Originally Posted By: artie505
> If that adds up to more than 138 +1803 (or 1941), then yeah... something got dropped.

Code:
Artie's-MacBook:~ artie$ find /usr -type f -size -1c -not -path '*/groff/*' |wc -l
    1941  

smile

It may be then that the "memory alloc" message is simply to alert the operator that more than one call to the -exec utility was needed. I.e., it manages to process everything... but just alerts the operator that it wasn't all done within a single call.
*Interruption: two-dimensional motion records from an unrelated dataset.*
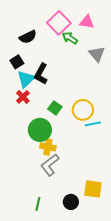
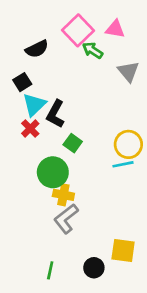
black L-shape: (41, 74) -> (55, 114), moved
yellow circle: (83, 110) -> (128, 144), moved

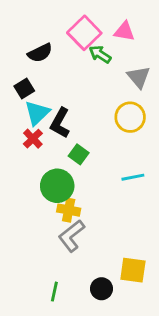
yellow circle: (128, 144) -> (130, 117), moved

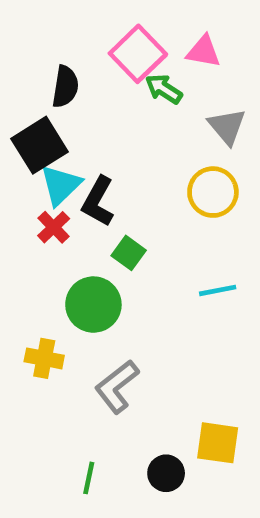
black semicircle: (40, 53) -> (65, 87), turned -55
black square: (24, 89) -> (40, 145), size x1.6
yellow cross: (69, 210) -> (44, 358), moved

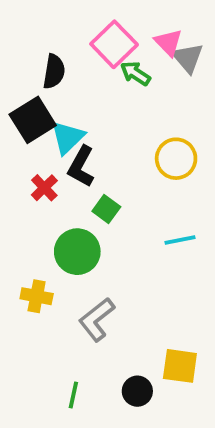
pink triangle: (204, 51) -> (168, 42), turned 36
gray triangle: (227, 126) -> (188, 58), moved
cyan triangle: (61, 185) -> (68, 137), moved

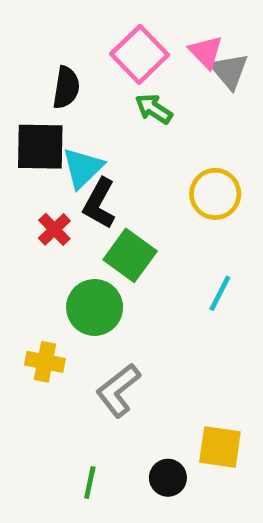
green arrow: (135, 73) -> (154, 109), moved
black square: (33, 120) -> (40, 147), turned 33
green square: (106, 209) -> (130, 255), size x1.5
cyan line: (180, 240) -> (220, 293), turned -52

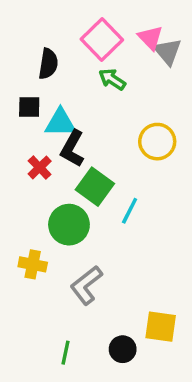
black square: (40, 147) -> (29, 107), size x0.6
cyan triangle: (83, 168) -> (60, 123), turned 44
cyan line: (220, 293) -> (130, 211), moved

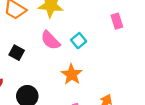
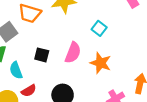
pink semicircle: (50, 40) -> (73, 53), moved, turned -100

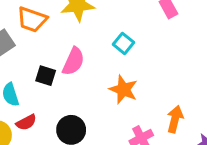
pink semicircle: (73, 53) -> (73, 61), moved

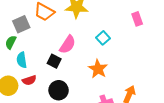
black square: (46, 76) -> (54, 61), moved

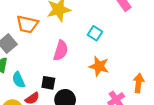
black square: (54, 61) -> (48, 83), moved

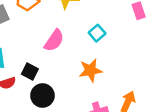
orange star: (99, 66) -> (91, 70), turned 30

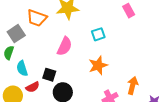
cyan square: (97, 33) -> (98, 34), turned 32

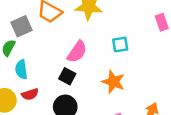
orange star: (98, 65) -> (113, 82), turned 30
black square: (49, 75) -> (67, 76), moved

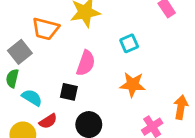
cyan semicircle: (21, 69) -> (32, 98), turned 144
black square: (67, 76) -> (69, 92), moved

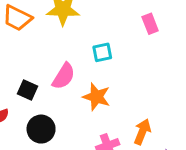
pink semicircle: (86, 63) -> (64, 76), moved

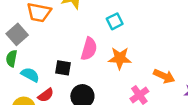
orange arrow: (142, 132) -> (164, 76), turned 108

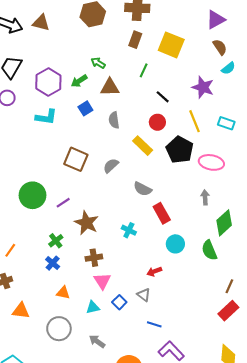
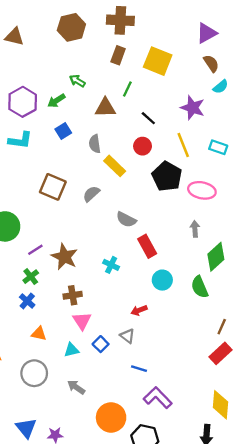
brown triangle: (110, 87) -> (105, 108), moved
yellow rectangle: (143, 146) -> (115, 166), moved
purple line: (63, 203) -> (35, 250), moved

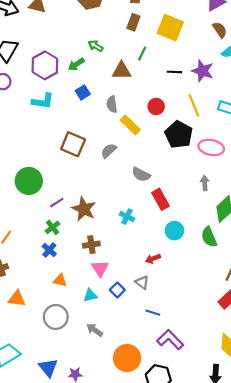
black line: (148, 118) -> (174, 72), moved, turned -40

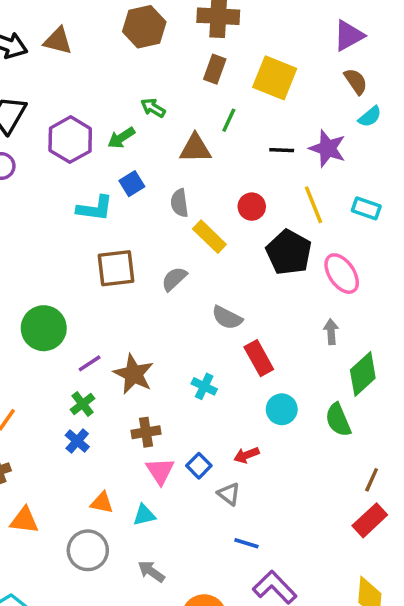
cyan L-shape: (43, 101) -> (95, 208), moved
brown square: (73, 144) -> (116, 268), turned -30
pink ellipse: (211, 147) -> (342, 274), turned 45
orange triangle: (60, 280) -> (102, 503), moved
blue square: (117, 290) -> (199, 466), moved

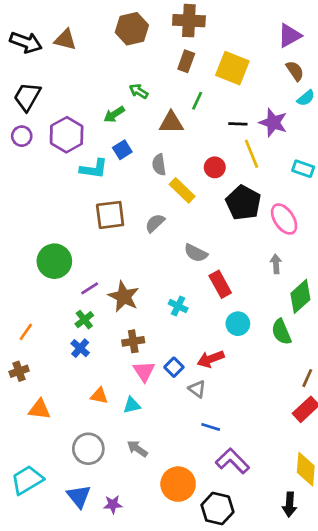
purple hexagon: (70, 140) -> (67, 135), moved
yellow line: (313, 205) -> (251, 154), moved
red arrow: (246, 455) -> (211, 359), size x1.4
gray circle: (88, 550) -> (88, 449), moved

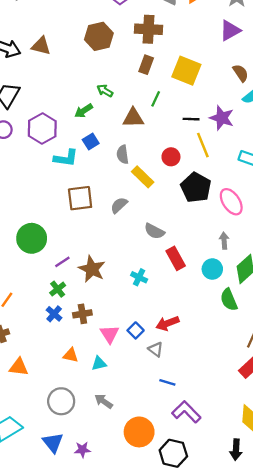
purple triangle: (290, 36) -> (230, 30), moved
cyan circle: (238, 324) -> (212, 269), moved
brown cross: (133, 341) -> (82, 314), moved

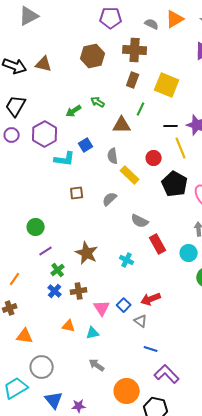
green arrow: (84, 111) -> (74, 111), moved
brown square: (80, 198) -> (77, 193), size x0.6
green circle: (32, 238) -> (36, 227), size x0.7
purple line: (62, 262) -> (46, 251), moved
gray circle: (61, 401) -> (42, 367), moved

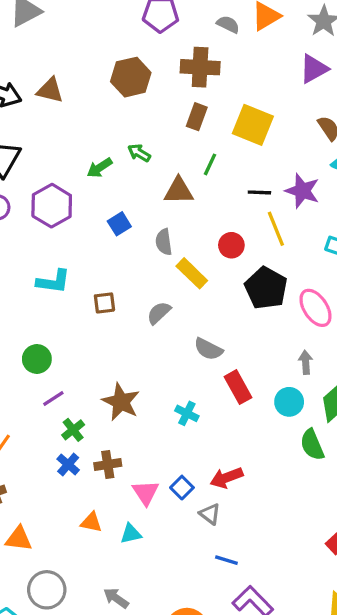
cyan L-shape: (65, 159) -> (53, 282), moved
gray arrow: (97, 365) -> (116, 598), moved

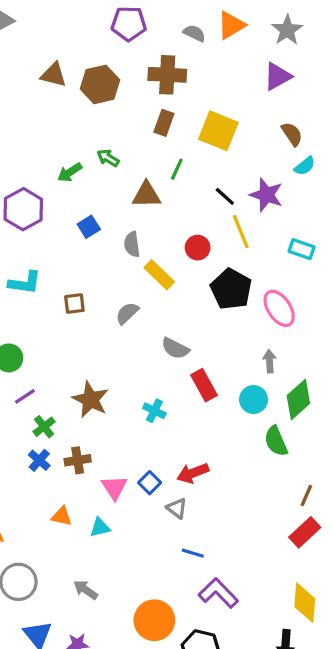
brown triangle: (50, 90) -> (54, 75), moved
black line: (259, 192) -> (225, 196), turned 40

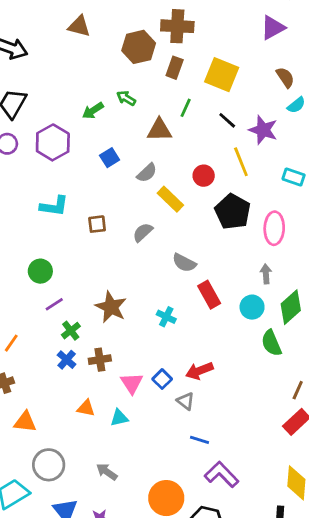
brown hexagon: (100, 84) -> (139, 47), moved
black line: (225, 196) -> (227, 120), moved
gray semicircle: (132, 244) -> (147, 173), turned -125
pink ellipse: (279, 308) -> (274, 228), turned 36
That could be important if -exec was calling du (ironically), because then the "total" at the end would be incorrect... and the user would need to scroll back and find where any previous du totals got printed out, and then add all the totals. . . for example.

Just to clarify a bit (hopefully):

the -exec utility {} +  syntax attempts to process all results simultaneously into a single "utility" call (i.e., xargs emulation).

the -exec utility {} \; syntax simply calls a separate instance of "utility" for each and every found item, one at a time.

So while the former might produce output equivalent to:

ls -ldF@ file1 file2 file3 file4

...the latter does this:

ls -ldF@ file1
ls -ldF@ file2
ls -ldF@ file3
ls -ldF@ file4

Obviously when it come to multiple arguments, there may be a limit as to how long the arg list can be. [but it is far more efficient than making multiple calls, and thus much faster as well as producing nicer output in almost every case.]



Originally Posted By: artie505
Same file as I mentioned at the very bottom of this post; I couldn't locate it with Pacifist and have no idea what it may be. (I Googled it but didn't get a single hit that wasn't incomprehensible to me.)

Well, it's just something to do with a "man page" anyway... so, it won't affect operation in the least (unless you try to read that page someday. No biggie, fortunately).

BTW, i ran Charles' scan tool on my MPB (two OS partitions). Nary a peep here.

Last edited by Hal Itosis; 06/01/10 07:13 AM.